To analyze flow dynamics among the interconnected arterioles on the cortical surface, Schaffer et al. labeled blood plasma with a dye that allowed them to map the vessel architecture and also measure the flow of individual blood cells, using two-photon microscopy. Candidate vessels were selected for photothrombotic clotting, a technique that uses photosensitive molecules and focal laser beams to produce free radicals and damage the vessel wall, ultimately triggering an occluding blood clot. This enabled the authors to pinpoint a single vessel for occlusion without harming any neighboring vessels. They further used two-photon microscopy to determine the direction and speed of red blood cells by repetitively scanning the axis of each vessel, which allowed them to monitor the pattern of blood flow throughout the surface vascular network in real time.

Schaffer et al. first tested the brain's vascular resilience by inducing targeted photothrombotic clots in an individual surface arteriole upstream of a branch point. Despite the blockage, blood flow was maintained in both downstream branches because of a reversal in the direction of flow through one of the two branches—just one second after occlusion. Of a total 47 clots in 34 rats, all showed the same result. The redistribution in flow was sufficiently robust so that little change in flow occurred in vessels farther downstream from the occlusion.

A second test of the brain's vascular resilience involved a more traditional method to block flow that uses a fine filament threaded through the carotid to partially obstruct the middle cerebral artery, the major source of blood to the parietal cortex. While the flow is reduced throughout the entire surface network of communicating arterioles, a pattern of reversal in flows was also seen. Thus, reversals are a common feature in the redistribution of blood across the cortex.

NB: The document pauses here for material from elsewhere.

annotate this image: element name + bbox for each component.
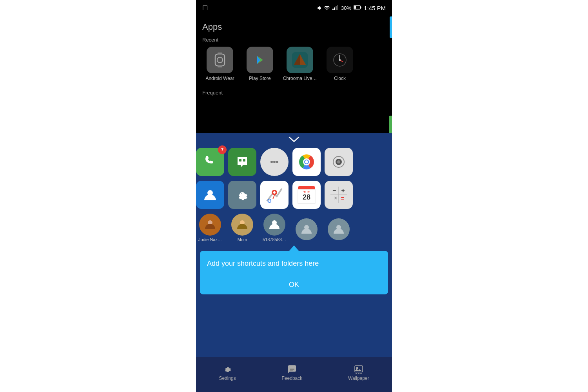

Schaffer et al. show that the architecture of the cortical surface arterioles, with redundant connections between branches of the middle cerebral artery, ensures persistent blood flow and protects against localized occlusions. This extends the concept of redundant connections from a single loop in the circle of Willis, at the base of the brain, to the network of communicating arterioles on the cortical surface. Since humans and rats share a similar surface vasculature, these results could help identify potential links between vascular topology and stroke vulnerability in different regions of the brain.